The task =>
Copy out, word for word, the lines from the start of the data below through the line containing "Donnerstag, 30. April 2026", and no others.

BEGIN Data records

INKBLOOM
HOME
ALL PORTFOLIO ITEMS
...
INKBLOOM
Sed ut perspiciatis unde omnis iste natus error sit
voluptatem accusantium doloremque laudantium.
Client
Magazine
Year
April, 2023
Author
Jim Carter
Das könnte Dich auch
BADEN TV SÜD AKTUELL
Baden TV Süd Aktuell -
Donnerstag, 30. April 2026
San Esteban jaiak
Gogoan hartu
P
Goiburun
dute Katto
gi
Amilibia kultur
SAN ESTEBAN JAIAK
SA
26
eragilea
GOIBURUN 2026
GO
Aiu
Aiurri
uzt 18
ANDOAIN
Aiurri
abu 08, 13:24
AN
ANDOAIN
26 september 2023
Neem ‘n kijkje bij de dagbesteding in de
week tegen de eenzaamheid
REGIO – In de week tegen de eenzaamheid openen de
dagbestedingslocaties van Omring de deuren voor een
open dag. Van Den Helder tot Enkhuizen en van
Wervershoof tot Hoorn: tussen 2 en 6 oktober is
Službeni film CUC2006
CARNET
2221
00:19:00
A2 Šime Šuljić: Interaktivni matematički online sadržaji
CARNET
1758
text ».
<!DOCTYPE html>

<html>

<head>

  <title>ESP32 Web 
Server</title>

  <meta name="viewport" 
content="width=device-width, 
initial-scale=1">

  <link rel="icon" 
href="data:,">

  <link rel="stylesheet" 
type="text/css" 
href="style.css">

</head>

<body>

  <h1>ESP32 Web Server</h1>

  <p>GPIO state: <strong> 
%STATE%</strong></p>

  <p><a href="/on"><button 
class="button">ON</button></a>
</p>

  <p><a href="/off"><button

END Data records

Problem solution =>
INKBLOOM
HOME
ALL PORTFOLIO ITEMS
...
INKBLOOM
Sed ut perspiciatis unde omnis iste natus error sit
voluptatem accusantium doloremque laudantium.
Client
Magazine
Year
April, 2023
Author
Jim Carter
Das könnte Dich auch
BADEN TV SÜD AKTUELL
Baden TV Süd Aktuell -
Donnerstag, 30. April 2026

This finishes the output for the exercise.